Coronavirus is real and it isn't going anywhere anytime soon.
That’s the word from Dr. Shana Jarmer with Sumner County Family Care Center. "As social distancing wanes and restrictions are loosened, the United States continues to see around 30,000 new cases daily with cases rising in the southeastern states and the most positive tests reported in one day in Los Angeles, California this week," she wrote in an email to the Wellington Daily News.
The total death toll in the United States for COVID-19 surpassed American lives lost in World War I last week and currently sits at 122,610 lives.
There have been 10 confirmed positive cases of COVID-19 in Sumner County. Eight people have recovered, one has died and there is one active case - a man in his 60s, according to the Sumner County Health Dept. and KDHE (Kansas Department of Health and Environment.
With only 10 confirmed cases in Sumner County, it is easy to feel like the virus won't affect us personally, Jarmer said. However, local public health officials report that last week ended with the most COVID-19 patients hospitalized of any week since the coronavirus pandemic hit the Wichita area.
Since Gov. Laura Kelly ended her statewide phased-in approach the week of May 23rd, the number of active cases has doubled and the positive testing percentage has more than quadrupled.

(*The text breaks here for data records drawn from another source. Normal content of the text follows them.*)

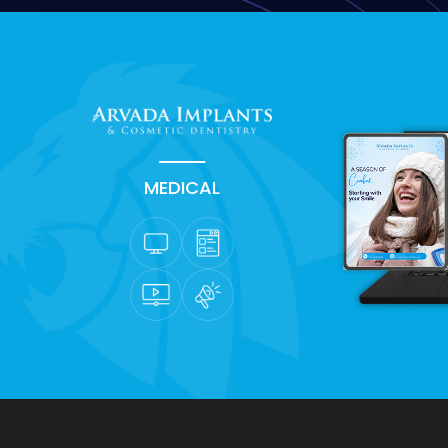
MEDICAL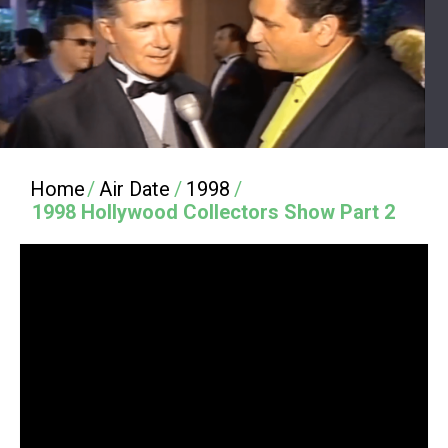
Home
/
Air Date
/
1998
/
1998 Hollywood Collectors Show Part 2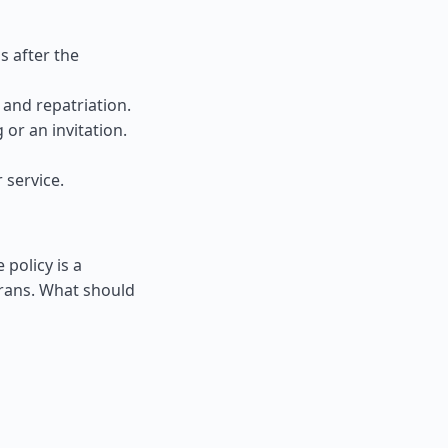
s after the
and repatriation.
 or an invitation.
 service.
 policy is a
rrans. What should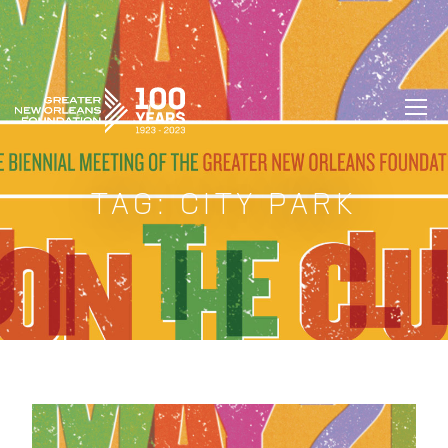
GREATER NEW ORLEANS FOUNDATIO
TAG:
CITY PARK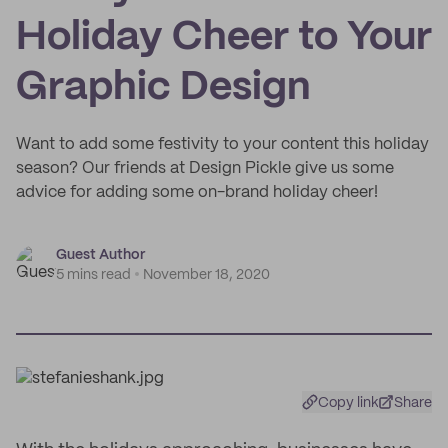
Holiday Cheer to Your
Graphic Design
Want to add some festivity to your content this holiday
season? Our friends at Design Pickle give us some
advice for adding some on-brand holiday cheer!
Guest Author
5 mins read
November 18, 2020
Copy link
Share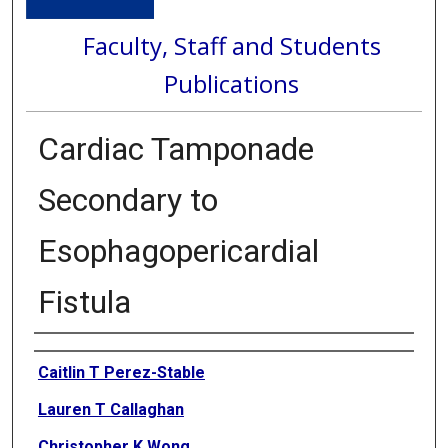
Faculty, Staff and Students
Publications
Cardiac Tamponade
Secondary to
Esophagopericardial
Fistula
Authors
Caitlin T Perez-Stable
Lauren T Callaghan
Christopher K Wong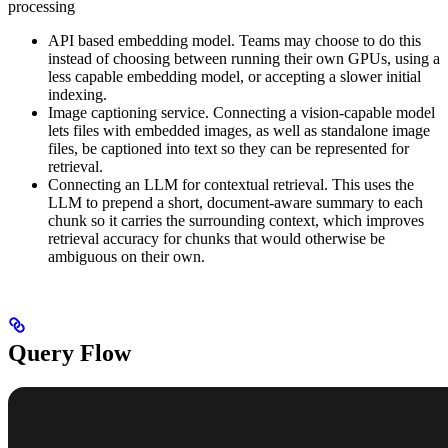
processing
API based embedding model. Teams may choose to do this
instead of choosing between running their own GPUs, using a
less capable embedding model, or accepting a slower initial
indexing.
Image captioning service. Connecting a vision-capable model
lets files with embedded images, as well as standalone image
files, be captioned into text so they can be represented for
retrieval.
Connecting an LLM for contextual retrieval. This uses the
LLM to prepend a short, document-aware summary to each
chunk so it carries the surrounding context, which improves
retrieval accuracy for chunks that would otherwise be
ambiguous on their own.
Query Flow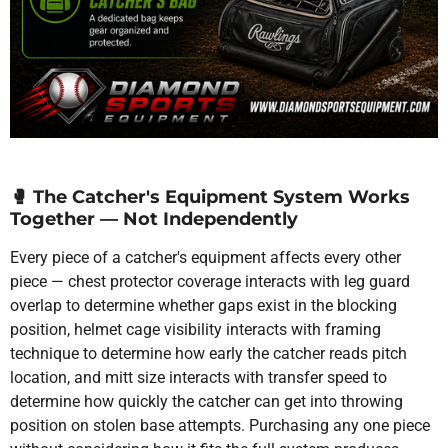
🥊
The Catcher's Equipment System Works
Together — Not Independently
Every piece of a catcher's equipment affects every other
piece — chest protector coverage interacts with leg guard
overlap to determine whether gaps exist in the blocking
position, helmet cage visibility interacts with framing
technique to determine how early the catcher reads pitch
location, and mitt size interacts with transfer speed to
determine how quickly the catcher can get into throwing
position on stolen base attempts. Purchasing any one piece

"Coronavirus is knocking on Sumner County's doorstep," Jarmer said. "As activities restart and the fatigue of COVID sets in I'm urging the citizens of Sumner County to be vigilant. Please continue to practice social distancing and wash your hands. Wearing a mask is no fun but studies have shown it is effective at cutting down the transmission of COVID-19."
Jarmer mentioned the hairdresser in Missouri that went to work with ill symptoms and later tested positive for Coronavirus, but did not infect any of the 140 clients or coworkers she came in contact with because everyone was appropriately wearing masks.
"Western countries are experiencing higher rates of COVID-19 infections compared to Asian countries because of the West's aversion to wearing masks," Jarmer said.
It is not recommended that you go to work (or leave your house for that matter) with ill symptoms other than to see your doctor. If you are experiencing any symptoms including but not limited to cough, fever, headache, diarrhea, loss of smell, loss of taste, shortness of breath, sore throat or blood clots, discuss them with your doctor and see if you should be tested.
"Please don't ignore symptoms of COVID and just as importantly, do not neglect chronic medical conditions such as heart disease and diabetes as these are risk factors for people who may experience more severe symptoms from coronavirus," Jarmer said. "Please stay up to date on routine childhood immunizations to prevent resurgence of diseases like measles."
Jarmer mentioned a quote from a t-shirt she purchased during the quarantine."Spread kindness, not germs."